Pre-screening reading by writer and co-programmer Isaac Butler (The Method: How the Twentieth Century Learned to Act), and post-screening book signing.

 
A Streetcar Named Desire

Dir. Elia Kazan
1951, 125min, 35mm
With Vivien Leigh, Marlon Brando, Kim Hunter

 

“Inner torments are seldom projected with such sensitivity and clarity on the screen.”—The New York Times

There is American acting before Brando, and after Brando. Written for the stage by Tennessee Williams, A Streetcar Named Desire showcased his vast, subversive range. With a boldly naturalistic and experimental central performance—the first of its kind on the American screen—this renowned drama is directed by Actors Studio co-founder Elia Kazan and features Actors Studio members Kim Hunter and Karl Malden. It follows the troubled Blanche DuBois (Leigh) as she leaves small-town Mississippi and moves to New Orleans to live with her sister, Stella Kowalski (Hunter), and Stella’s brutish husband, Stanley (Brando).
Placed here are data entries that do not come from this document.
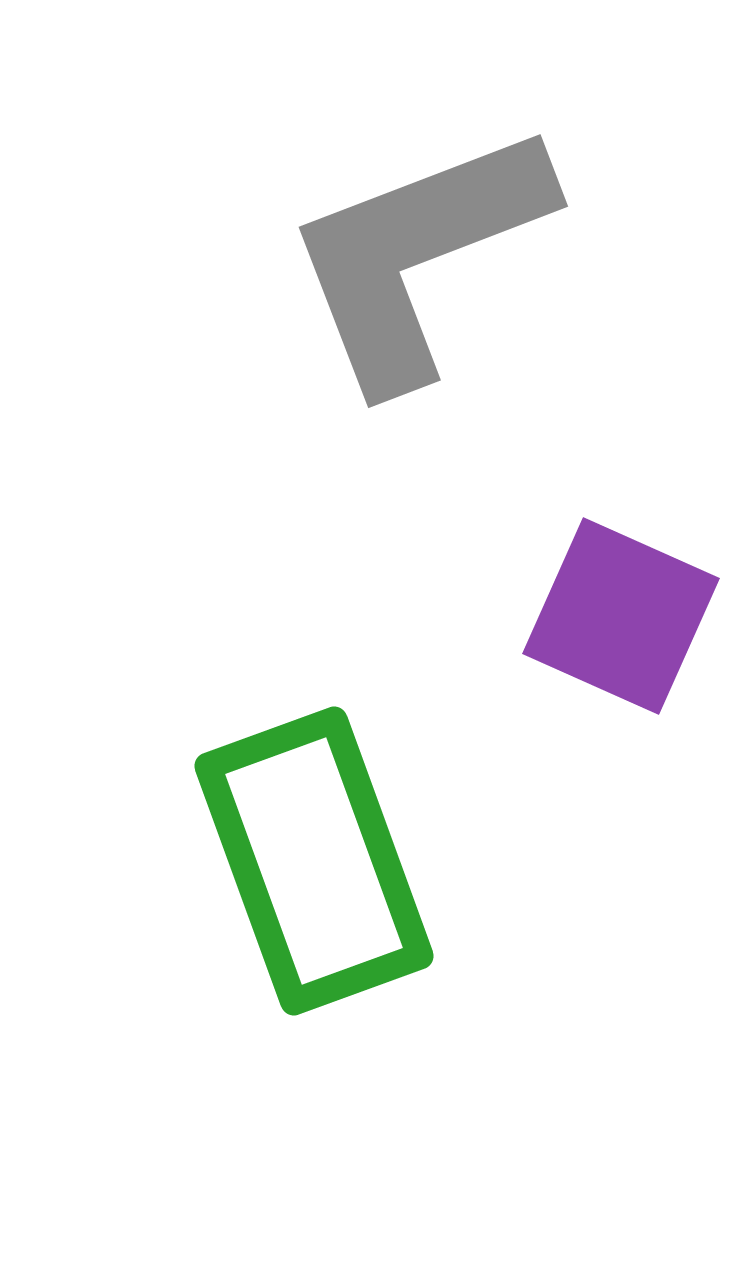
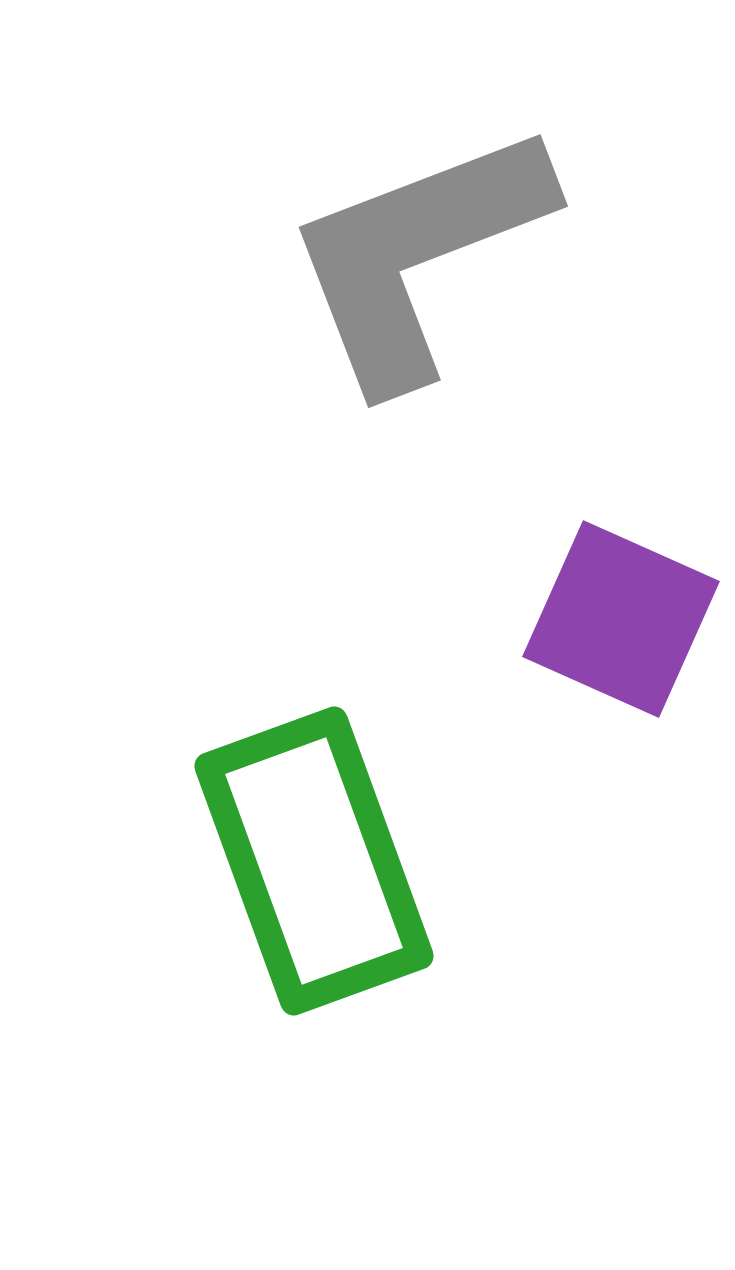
purple square: moved 3 px down
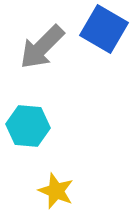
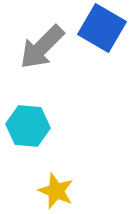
blue square: moved 2 px left, 1 px up
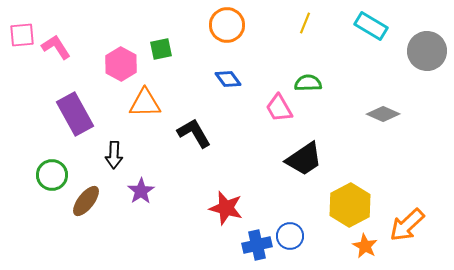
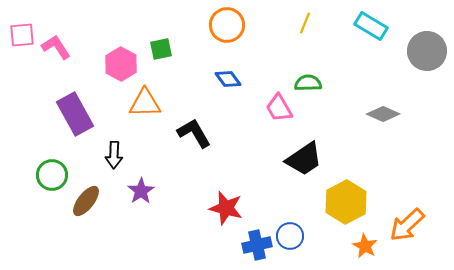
yellow hexagon: moved 4 px left, 3 px up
When Blanche's flirtatious Southern-belle presence and complicated past agitates the already volatile relationship between Stella and Stanley, the results are explosive.

 
Meet Marlon Brando

Dirs. David Maysles, Charlotte Zwerin, Albert Maysles
1966, 29min, DCP

 

“Possibly the best and most appealing personal portrait of a major film star ever made.”—The New York Post

In this rare candid portrait of the now world-famous movie star, television journalists attempt to interview Marlon Brando about his most recent film, Morituri (1965). Through a tongue-in-cheek press junket in a New York hotel room, Brando—always smiling and never modest—counters standard issue questions with replies that are surprising and revealing. Pioneering documentary filmmakers Charlotte Zwerin and the Maysles brothers capture Brando playing one of his most revealing characters: himself.